If possible, just avoid it.


----------



## kg11sgbg (Jun 4, 2012)

Thank you,Friend's : d6bmg;saswat23;AcceleratorX.
In fact,If I intend to buy a budget motherboard (Intel or AMD chipset) it's better to buy "*Biostar*" motherboards.I am using one(TA785GE 128M;Socket AM2+)since 2010(April),and am fully satisfied....


----------



## ArjunKiller (Jun 4, 2012)

Yup biostar is a good company. Also look for Asus and gigabyte.. they are good too..


----------



## saswat23 (Jun 4, 2012)

Yes, for low-mid range Biostar has very good models. Even Gigabyte has some.


----------



## koolent (Jun 4, 2012)

Gigabyte has the best motherboards. Even on high range too.. You must go for  Gigabyte.

Actually Digilite is not worth it..


----------



## AcceleratorX (Jun 4, 2012)

In my experience the hierarchy goes something like this:

low end: Biostar/MSI (also ECS and Foxconn if overclocking is not a concern)
low-mid range: MSI/Gigabyte/Asus
Mid-range: Biostar/ASRock/Gigabyte (Asus and MSI often have feature limitations at this price range)

Beyond mid-range any brand provides decent value for money.


----------



## d6bmg (Jun 4, 2012)

@OP: what is your budget for the new motherboard which you are intend to buy?


----------



## kg11sgbg (Jun 4, 2012)

^In fact I am waiting for , *socket FM2*(Trinity) by AMD.
Budget is <= Rs.5,000/-(Maximum)


----------



## topgear (Jun 5, 2012)

^^ then just wait - every manufacturer will have some good mobo for Trinity Apus based on A85, A75 and A55 chipset with FM2 socket.


----------



## hardtester (Jun 6, 2012)

Hi,
Have been using Digilite motherboard...... for the last 7-8 months. Its H61 chipset and offers features like HDMI/DVI/VGA/8-channel/Gigalan with a good design layout for the board........ Normally plays games with a ATI graphic gig.
AMD based DL-A76MLK is also a very good board.... with 1GB VGA share memory option............ They are offering 2GB VGA share on A55/A75 chipsets also.
Never had issues with service as they give burnt warranty........... and 3 years service by DIGICARE.

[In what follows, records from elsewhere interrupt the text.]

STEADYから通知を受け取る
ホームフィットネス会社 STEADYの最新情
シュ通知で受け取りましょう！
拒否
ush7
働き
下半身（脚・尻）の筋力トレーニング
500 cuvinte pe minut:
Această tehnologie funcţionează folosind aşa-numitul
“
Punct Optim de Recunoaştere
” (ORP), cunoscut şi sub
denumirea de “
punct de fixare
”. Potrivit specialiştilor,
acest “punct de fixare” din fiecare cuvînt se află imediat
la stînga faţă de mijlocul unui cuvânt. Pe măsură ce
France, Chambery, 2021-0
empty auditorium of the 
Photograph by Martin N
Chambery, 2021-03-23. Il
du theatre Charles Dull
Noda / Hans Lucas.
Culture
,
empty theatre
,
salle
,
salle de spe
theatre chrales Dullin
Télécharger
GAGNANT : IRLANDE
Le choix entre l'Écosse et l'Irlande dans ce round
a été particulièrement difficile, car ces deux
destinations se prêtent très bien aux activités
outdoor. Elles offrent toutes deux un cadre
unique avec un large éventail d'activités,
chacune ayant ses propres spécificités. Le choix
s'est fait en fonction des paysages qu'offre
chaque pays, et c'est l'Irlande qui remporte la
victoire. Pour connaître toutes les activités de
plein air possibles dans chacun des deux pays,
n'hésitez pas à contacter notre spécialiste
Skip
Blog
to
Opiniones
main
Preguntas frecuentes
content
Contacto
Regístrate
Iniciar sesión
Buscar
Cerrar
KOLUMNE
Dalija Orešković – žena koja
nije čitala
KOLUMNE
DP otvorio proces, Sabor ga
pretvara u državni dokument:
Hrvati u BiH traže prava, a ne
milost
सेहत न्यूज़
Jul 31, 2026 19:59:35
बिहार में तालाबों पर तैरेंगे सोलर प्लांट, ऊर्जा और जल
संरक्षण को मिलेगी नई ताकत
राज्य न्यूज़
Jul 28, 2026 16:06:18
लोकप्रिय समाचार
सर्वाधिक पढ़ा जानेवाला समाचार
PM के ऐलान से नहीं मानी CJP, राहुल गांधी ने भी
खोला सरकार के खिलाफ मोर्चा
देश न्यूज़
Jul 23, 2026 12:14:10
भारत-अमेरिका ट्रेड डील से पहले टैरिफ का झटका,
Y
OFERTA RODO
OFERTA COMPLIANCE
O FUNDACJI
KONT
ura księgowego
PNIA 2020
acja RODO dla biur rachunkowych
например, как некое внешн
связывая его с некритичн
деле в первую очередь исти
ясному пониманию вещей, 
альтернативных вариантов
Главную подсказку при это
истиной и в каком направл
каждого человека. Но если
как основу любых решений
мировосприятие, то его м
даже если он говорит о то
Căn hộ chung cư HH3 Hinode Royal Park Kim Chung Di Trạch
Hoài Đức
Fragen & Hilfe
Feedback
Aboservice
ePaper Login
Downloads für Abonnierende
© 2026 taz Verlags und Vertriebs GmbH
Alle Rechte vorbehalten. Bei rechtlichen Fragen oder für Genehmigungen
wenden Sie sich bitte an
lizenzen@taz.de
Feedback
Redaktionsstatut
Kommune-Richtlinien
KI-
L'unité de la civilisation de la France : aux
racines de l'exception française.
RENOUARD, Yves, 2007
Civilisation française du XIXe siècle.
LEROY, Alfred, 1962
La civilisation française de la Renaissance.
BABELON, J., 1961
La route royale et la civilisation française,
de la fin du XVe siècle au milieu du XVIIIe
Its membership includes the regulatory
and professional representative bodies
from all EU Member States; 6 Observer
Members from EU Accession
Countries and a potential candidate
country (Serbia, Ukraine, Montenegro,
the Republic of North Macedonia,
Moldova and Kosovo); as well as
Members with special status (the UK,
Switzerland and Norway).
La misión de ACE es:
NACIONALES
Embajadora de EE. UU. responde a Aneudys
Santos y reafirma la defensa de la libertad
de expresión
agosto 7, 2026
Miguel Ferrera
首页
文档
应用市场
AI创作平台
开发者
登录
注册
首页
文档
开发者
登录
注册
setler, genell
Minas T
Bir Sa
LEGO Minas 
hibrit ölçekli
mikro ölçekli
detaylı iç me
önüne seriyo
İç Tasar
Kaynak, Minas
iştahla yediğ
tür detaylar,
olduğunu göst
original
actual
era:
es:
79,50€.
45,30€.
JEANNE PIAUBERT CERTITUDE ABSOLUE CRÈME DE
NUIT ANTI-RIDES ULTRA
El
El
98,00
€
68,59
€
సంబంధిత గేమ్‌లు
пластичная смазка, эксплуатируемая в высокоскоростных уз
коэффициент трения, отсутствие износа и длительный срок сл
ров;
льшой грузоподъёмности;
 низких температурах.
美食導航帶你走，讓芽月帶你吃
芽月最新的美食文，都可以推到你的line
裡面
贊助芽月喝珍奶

Guys go for DIGILITE ... they have very good boards...


----------



## AcceleratorX (Jun 7, 2012)

The boards are OK but like I said I've not seen any decent BIOS support from them. For this reason I wouldn't recommend it.


----------



## hardtester (Jun 7, 2012)

My experience goes that digilite bios are pretty decent and staight to the poing without much complex options....Heard they too plans to have UEFI bios on the newer models of E240 Zzacate CPU...cool...
They are also in line with other brands on the announce for bios support for Intel Ivybridge CPU support......
Thats look fair enough from a new entrant.....


----------



## d6bmg (Jun 7, 2012)

kg11sgbg said:


> ^In fact I am waiting for , *socket FM2*(Trinity) by AMD.
> Budget is <= Rs.5,000/-(Maximum)



Wait 2-3 more months before buying.


----------



## topgear (Jun 8, 2012)

Not before October or may be November 

Computex 2012: AMD Trinity desktops delayed until October - PC & Tech Authority


----------



## hardtester (Jul 19, 2012)

Hey... DIGILITE launched AMD E240 & E350 on board based boards with 2GB VGA share memory..Check out if this can be meet HTPC requirements... With AMD RADEON HD6310 this should meet requirements of HD smart PC...
Any one used this board.... Need feedback.....


----------



## The Sorcerer (Jul 19, 2012)

AcceleratorX said:


> Those boards are gigabyte designs manufactured using a bit lower quality components. Functional, but you shouldn't use them if you intend to upgrade your PC in the future because I have seen absolutely no BIOS support for these boards.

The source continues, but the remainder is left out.